Sebi allows NRIs, resident Indians, OCIs to invest in India via FPI route

Indians allowed to invest through LRS route; regulator says KYC compliance for FPIs has to be as per PMLA

Illustration by Ajay Mohanty
Illustration by Ajay Mohanty
Shrimi Choudhary Mumbai
Last Updated : Sep 22 2018 | 8:08 AM IST
The Securities and Exchange Board of India (Sebi) on Friday diluted its controversial circular issued on April 10, which laid down the know-your-client (KYC) and ownership norms for foreign portfolio investors (FPIs).

In a reversal of stance, the market regulator has allowed both resident and non-resident Indians (NRIs), along with overseas citizens of India (OCIs), to invest in Indian markets through the FPI route, subject to certain conditions. The earlier circular virtually barred individuals with India connection from investing or managing a foreign fund.

The regulator, however, reiterated that the KYC requirements for FPIs would have to be in line with the rules under the Prevention of Money Laundering Act (PMLA).

The latest announcement comes after the April 10 circular led to a pushback from overseas investors, particularly those with an India connection.  Certain investors had even approached the prime minister’s office, seeking a rethink. The latest circular incorporates measures prescribed by the former Reserve Bank of India deputy governor H R Khan-led committee earlier this month.

Sebi has said a single NRI, OCI and resident Indian can make contribution of not more than 25 per cent in foreign fund. The aggregate contribution of these investors can be 50 per cent of an FPI. Resident Indians can contribute through the RBI’s liberalised remittance scheme (LRS), which allows an investment of $250,000 per individual in a financial year.

Sebi has said an NRI, OCI or resident Indian should not be in control of FPI.

The regulator has allowed NRIs, OCIs as and locals to act as investment managers (IM) of an FPI, provided they fulfill certain conditions. These include the IM should be “appropriately regulated” in its home jurisdiction and registers itself with Sebi. 

Further, Sebi has allowed all existing FPIs and new applicants a time period of two years to meet the new conditions. 

This is more than just six months of time period recommended by the Khan committee. Also, the regulator has provided 90 days to ensure compliance in case of temporary breach of the conditions. Market players said the new rules will give a boost to FPI flows into India.

“The circular will be welcomed by the resident Indian and NRI fund managers,” said Rajesh Gandhi, partner, Deloitte Haskins & Sells. “Along with domestic structures such as mutual funds and alternative investment funds (AIFs), Indian residents can now invest through global funds under the LRS route.”

“All-in-all this is a welcome move by Sebi as it addresses important irritant to the FPI community,” said Tushar Sachade, partner –financial services, PwC India.

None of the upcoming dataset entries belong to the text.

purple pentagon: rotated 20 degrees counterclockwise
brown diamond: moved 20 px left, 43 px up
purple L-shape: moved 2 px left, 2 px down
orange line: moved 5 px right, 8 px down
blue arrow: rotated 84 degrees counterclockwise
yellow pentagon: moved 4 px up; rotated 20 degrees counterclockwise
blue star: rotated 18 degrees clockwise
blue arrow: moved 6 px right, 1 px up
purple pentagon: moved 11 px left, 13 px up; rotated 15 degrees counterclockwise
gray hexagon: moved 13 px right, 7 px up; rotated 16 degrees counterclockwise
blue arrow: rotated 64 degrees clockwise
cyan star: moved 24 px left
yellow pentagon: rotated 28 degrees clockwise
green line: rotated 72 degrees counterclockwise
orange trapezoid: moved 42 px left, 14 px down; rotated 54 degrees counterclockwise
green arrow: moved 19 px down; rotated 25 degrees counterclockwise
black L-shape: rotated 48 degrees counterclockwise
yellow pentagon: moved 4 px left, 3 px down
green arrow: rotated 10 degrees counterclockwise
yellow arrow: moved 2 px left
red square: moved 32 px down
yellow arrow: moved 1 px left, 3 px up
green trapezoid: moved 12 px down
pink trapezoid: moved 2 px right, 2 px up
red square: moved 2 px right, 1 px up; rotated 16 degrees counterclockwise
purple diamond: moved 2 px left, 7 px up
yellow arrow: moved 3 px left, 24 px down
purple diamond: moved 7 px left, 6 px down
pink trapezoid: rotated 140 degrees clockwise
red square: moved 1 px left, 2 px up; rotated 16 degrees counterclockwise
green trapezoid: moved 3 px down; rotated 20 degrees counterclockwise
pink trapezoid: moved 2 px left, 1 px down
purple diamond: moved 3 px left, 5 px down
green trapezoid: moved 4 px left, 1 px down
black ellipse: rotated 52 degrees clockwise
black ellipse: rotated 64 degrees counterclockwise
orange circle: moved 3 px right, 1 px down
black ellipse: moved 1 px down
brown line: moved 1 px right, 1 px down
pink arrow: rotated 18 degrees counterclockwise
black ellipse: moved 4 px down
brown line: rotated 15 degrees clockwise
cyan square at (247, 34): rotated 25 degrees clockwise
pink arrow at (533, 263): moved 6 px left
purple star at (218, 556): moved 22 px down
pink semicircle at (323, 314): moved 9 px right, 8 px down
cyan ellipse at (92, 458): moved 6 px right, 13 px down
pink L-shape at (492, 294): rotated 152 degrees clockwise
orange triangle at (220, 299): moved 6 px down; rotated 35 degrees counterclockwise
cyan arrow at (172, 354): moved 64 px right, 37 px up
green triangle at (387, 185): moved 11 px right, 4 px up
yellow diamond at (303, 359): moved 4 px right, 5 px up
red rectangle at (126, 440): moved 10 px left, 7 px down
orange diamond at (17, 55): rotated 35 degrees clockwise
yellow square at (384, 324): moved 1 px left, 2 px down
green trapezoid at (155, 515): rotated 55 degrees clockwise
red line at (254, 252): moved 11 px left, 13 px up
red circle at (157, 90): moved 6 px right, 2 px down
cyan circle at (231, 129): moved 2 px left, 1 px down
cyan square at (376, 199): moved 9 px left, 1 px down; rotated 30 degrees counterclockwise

In separate circular, Sebi has said the KYC norms for FPIs will have to as per the PMLA and the FPIs need to maintain a list of beneficial owners. The move is to curb prevent money laundering, said experts.

Those FPIs that issue participatory notes (p-notes) will also have to identify end beneficial owners of p-note subscribers. Sebi has also put in place higher disclosure requirements for so-called category-III and category-II FPIs from “high-risk jurisdiction”.

The regulator has said such investors would be required to do this exercise every year. 

Experts said the timely disclosures would increase the compliance burden for the FPI community. Also, the investment threshold for investors from high-risk jurisdiction will be only 10 per cent.